### What the task requires
Starting with the first line of the records, write out each line exactly until you have included the line containing "Дата: 01 Юни 2020".
==== Extracted entries
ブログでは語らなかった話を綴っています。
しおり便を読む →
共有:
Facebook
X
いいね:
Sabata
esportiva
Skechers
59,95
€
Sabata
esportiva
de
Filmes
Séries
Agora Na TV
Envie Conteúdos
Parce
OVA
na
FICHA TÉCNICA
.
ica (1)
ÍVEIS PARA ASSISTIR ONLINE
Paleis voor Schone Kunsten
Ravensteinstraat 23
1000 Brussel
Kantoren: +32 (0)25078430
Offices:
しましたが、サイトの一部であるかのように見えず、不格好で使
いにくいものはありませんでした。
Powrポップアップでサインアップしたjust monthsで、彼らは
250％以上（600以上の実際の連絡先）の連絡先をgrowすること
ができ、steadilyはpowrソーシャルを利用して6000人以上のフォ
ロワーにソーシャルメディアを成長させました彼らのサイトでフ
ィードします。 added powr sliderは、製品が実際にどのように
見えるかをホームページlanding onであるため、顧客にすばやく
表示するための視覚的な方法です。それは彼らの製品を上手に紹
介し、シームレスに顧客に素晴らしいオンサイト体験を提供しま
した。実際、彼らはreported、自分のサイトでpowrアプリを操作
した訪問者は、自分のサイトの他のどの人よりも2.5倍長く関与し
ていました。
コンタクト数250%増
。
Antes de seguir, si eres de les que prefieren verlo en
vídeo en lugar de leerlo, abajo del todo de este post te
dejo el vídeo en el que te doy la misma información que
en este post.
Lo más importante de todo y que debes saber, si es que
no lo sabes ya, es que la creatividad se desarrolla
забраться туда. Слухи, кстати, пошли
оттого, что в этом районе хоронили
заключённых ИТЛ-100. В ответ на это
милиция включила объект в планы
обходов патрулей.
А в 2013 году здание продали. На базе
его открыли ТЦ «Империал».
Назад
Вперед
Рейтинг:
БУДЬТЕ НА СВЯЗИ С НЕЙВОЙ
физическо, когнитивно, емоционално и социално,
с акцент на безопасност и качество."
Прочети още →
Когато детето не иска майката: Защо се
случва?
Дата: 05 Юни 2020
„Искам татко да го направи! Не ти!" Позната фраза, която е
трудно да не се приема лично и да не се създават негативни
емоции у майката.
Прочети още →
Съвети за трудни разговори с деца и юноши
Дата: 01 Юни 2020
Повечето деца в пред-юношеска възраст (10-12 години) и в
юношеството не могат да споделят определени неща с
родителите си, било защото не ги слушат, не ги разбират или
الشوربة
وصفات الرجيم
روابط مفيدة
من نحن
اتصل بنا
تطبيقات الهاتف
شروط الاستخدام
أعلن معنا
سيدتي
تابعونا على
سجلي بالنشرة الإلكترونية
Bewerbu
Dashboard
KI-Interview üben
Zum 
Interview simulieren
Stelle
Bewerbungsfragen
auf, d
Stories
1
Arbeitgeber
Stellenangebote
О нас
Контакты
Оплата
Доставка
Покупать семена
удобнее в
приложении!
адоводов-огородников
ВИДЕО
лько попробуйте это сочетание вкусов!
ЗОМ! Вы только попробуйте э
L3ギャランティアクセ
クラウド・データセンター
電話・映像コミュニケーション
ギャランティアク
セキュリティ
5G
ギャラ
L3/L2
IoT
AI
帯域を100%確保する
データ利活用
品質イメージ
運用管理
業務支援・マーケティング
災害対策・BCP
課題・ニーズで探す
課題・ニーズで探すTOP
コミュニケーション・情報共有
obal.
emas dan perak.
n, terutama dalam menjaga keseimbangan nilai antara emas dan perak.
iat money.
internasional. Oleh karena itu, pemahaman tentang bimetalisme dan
========
### Worked solution
ブログでは語らなかった話を綴っています。
しおり便を読む →
共有:
Facebook
X
いいね:
Sabata
esportiva
Skechers
59,95
€
Sabata
esportiva
de
Filmes
Séries
Agora Na TV
Envie Conteúdos
Parce
OVA
na
FICHA TÉCNICA
.
ica (1)
ÍVEIS PARA ASSISTIR ONLINE
Paleis voor Schone Kunsten
Ravensteinstraat 23
1000 Brussel
Kantoren: +32 (0)25078430
Offices:
しましたが、サイトの一部であるかのように見えず、不格好で使
いにくいものはありませんでした。
Powrポップアップでサインアップしたjust monthsで、彼らは
250％以上（600以上の実際の連絡先）の連絡先をgrowすること
ができ、steadilyはpowrソーシャルを利用して6000人以上のフォ
ロワーにソーシャルメディアを成長させました彼らのサイトでフ
ィードします。 added powr sliderは、製品が実際にどのように
見えるかをホームページlanding onであるため、顧客にすばやく
表示するための視覚的な方法です。それは彼らの製品を上手に紹
介し、シームレスに顧客に素晴らしいオンサイト体験を提供しま
した。実際、彼らはreported、自分のサイトでpowrアプリを操作
した訪問者は、自分のサイトの他のどの人よりも2.5倍長く関与し
ていました。
コンタクト数250%増
。
Antes de seguir, si eres de les que prefieren verlo en
vídeo en lugar de leerlo, abajo del todo de este post te
dejo el vídeo en el que te doy la misma información que
en este post.
Lo más importante de todo y que debes saber, si es que
no lo sabes ya, es que la creatividad se desarrolla
забраться туда. Слухи, кстати, пошли
оттого, что в этом районе хоронили
заключённых ИТЛ-100. В ответ на это
милиция включила объект в планы
обходов патрулей.
А в 2013 году здание продали. На базе
его открыли ТЦ «Империал».
Назад
Вперед
Рейтинг:
БУДЬТЕ НА СВЯЗИ С НЕЙВОЙ
физическо, когнитивно, емоционално и социално,
с акцент на безопасност и качество."
Прочети още →
Когато детето не иска майката: Защо се
случва?
Дата: 05 Юни 2020
„Искам татко да го направи! Не ти!" Позната фраза, която е
трудно да не се приема лично и да не се създават негативни
емоции у майката.
Прочети още →
Съвети за трудни разговори с деца и юноши
Дата: 01 Юни 2020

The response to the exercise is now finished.